A fully automated, end-to-end data pipeline that transformed a manual, paper-based Hand Hygiene auditing process into a real-time, zero-touch compliance monitoring system for a hospital with 24 departments and 6,486 quarterly observations. The solution covers the entire data lifecycle — from mobile data collection by frontline medical staff to automated cleaning, transformation, and interactive dashboard delivery.
| Challenge | Impact |
|---|---|
| Audits collected on paper forms | Slow, error-prone data entry |
| Manual Excel compilation each month | Hours of repetitive work |
| No standardized data format | Inconsistent reporting across departments |
| Complex worker type codes (e.g., "2.16 Primary Care Physician") | Difficult to analyze by category |
| Static monthly reports | No real-time visibility for hospital leadership |
| No historical trend tracking | Unable to identify compliance patterns |
A three-layer automated system:
Layer 1 — Smart Data Collection (SmartSheet) Designed a SmartSheet form that allows nursing staff to submit 5 audits in a single submission, making it fast and mobile-friendly. All fields use dropdown lists only (not free text) — eliminating typos and data quality issues at the source before they enter the system.

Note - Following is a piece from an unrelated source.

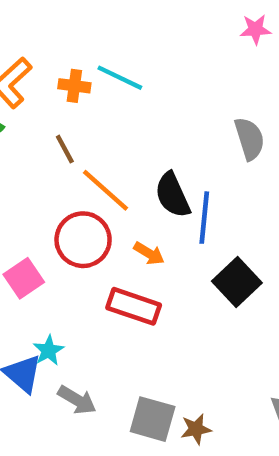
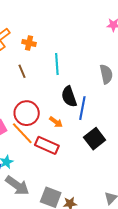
cyan line: (120, 78) -> (57, 64), moved, turned 55
orange line: (106, 190) -> (22, 133), moved
gray arrow: (77, 400) -> (17, 185), size x1.4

Layer 2 — Automated ETL Pipeline (Python) A Python script runs daily via Windows Task Scheduler:
- Extracts data from SmartSheet via API (zero manual downloads)
- Transforms and cleans the data (handling 15-column restructuring, date validation, WHO 5 Moments mapping)
- Loads the clean data into an Excel file with automatic backup and smart date-based merging
Layer 3 — Interactive Dashboard with Auto-Refresh (Power BI) A 10-page Power BI dashboard connected via Gateway that refreshes automatically — giving hospital leadership real-time compliance visibility across all departments, worker categories, and care areas without anyone clicking a button.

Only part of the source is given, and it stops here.